Jornadas

Argullol: «Sin ilusión ni deseo no se vive, se sobrevive»

23/10/2019

El poeta, narrador y ensayista Rafael Argullol (Barcelona, 1949) lleva toda su vida fascinado por la belleza. Este miércoles, a las 20.00 horas, el catedrático de Estética y Teoría de las Artes en la Facultad de Humanidades de la Universidad Pompeu Fabra cerrará unas jornadas dedicadas a explorar la belleza desde distintas disciplinas artísticas en la Fundación Martín Chirino de la capital grancanaria.

«La belleza es una mezcla de celebración y sacrificio, en el sentido de arriesgar, de apostar y de saber luchar para hacer apuestas firmes. La consecución de la belleza, al igual que la satisfacción y el placer, requiere de ciertas dosis de sacrificio», explica Argullol, quien dialogará con la historiadora del Arte, Ángeles Alemán, sobre el esfuerzo que exige la excelencia estética, algo que plasmó en su libro Maldita perfección (Acantilado, 2013) y homenajeará a uno de sus vínculos con Canarias, a su amigo, el poeta tinerfeño José Carlos Cataño, fallecido en agosto.

El experto señala que las experiencias estéticas que proporcionan la naturaleza o del arte son formas de conocimiento no siempre son placenteras. En este sentido, pone como ejemplos una tempestad, el universo o un cuadro de Goya; elementos donde se mezcla el caos y la violencia. «La belleza también implica entrar en las partes oscuras de la condición humana», dice el autor que encuentra en el juego, la contingencia y lo vertiginoso nuevos orígenes de la belleza, aunque también la vida moderna incorpora obstáculos inéditos para encontrarla, como «el horror de ir siempre con prisas».

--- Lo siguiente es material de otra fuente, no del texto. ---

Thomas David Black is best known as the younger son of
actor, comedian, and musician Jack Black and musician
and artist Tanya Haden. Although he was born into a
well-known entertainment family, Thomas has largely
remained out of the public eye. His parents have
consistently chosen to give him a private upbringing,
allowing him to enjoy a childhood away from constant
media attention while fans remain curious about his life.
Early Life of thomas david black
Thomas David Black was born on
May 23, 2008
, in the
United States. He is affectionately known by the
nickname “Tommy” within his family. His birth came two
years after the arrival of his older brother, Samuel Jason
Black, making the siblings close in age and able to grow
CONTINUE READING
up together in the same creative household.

Para Argullol, la ética de un creador es su ética. «Un artista tiene que ser verdadero consigo mismo, no debe atender a una verdad teológica ni a unas leyes del mercado, ni a lo que diga su agente. Tiene que ser coherente con su verdad. Esa es su ética», apunta el experto que no cree que el mundo sea más o menos feo que en otros momentos de la historia. «Séneca o Cicerón –dice– ya hablaban de la juventud apática, de la confusión del mundo, del triunfo del dinero, de la política del simulacro y del espectáculo. Son cuestiones que siempre han acechado a la condición humana», manifiesta sobre el aspecto de nuestro tiempo. Además, cree que la belleza es un concepto totalmente subjetivo. «En un solo día el mundo puede ser precioso y horrible porque definimos el mundo según nuestro estado de ánimo. Uno puede estar en la ciudad más fea del mundo que, si está enamorado, está encantado», comenta el creador barcelonés que cree que la sensación globalizada de amenaza que experimenta el planeta alimenta la aparición de «extremismos salvadores». Algo que, en el caso de la irrupción de la extrema derecha en España, no le ha extrañado. «Siempre ha tenido un suelo fértil porque no hubo una ruptura real con el franquismo. Los hijos del franquismo no se atrevieron a reanimarlo, pero los nietos son más descarados y sí se han atrevido», dice el pensador que opina que la mayor amenaza que percibe el mundo se debe a la explosión demográfica del último siglo. «En cien años hemos multiplicado por nueve la especie humana. Eso ha generado grandes migraciones que se perciben con una sensación de amenaza», comenta este europeísta que cree que la desilusión ya ha ganado las elecciones del próximo 10-N. «Lo más problemático –afirma–, no solo en España sino en Europa, es que la democracia es muy frágil. Para que una idea fructifique tiene que estar rodeada de ilusión y deseo, la vida sin deseo no es vivir, solo sobrevivir. El proyecto europeísta ha ido perdiendo fuelle. La Europa que se construye no es la de Goethe, Rilke o Valéry, es de burócratas y contables», que entiende que la pérdida del sentido de la cultura ha dejado espacio a egoísmos de todo tipo, sobre todo capitalistas.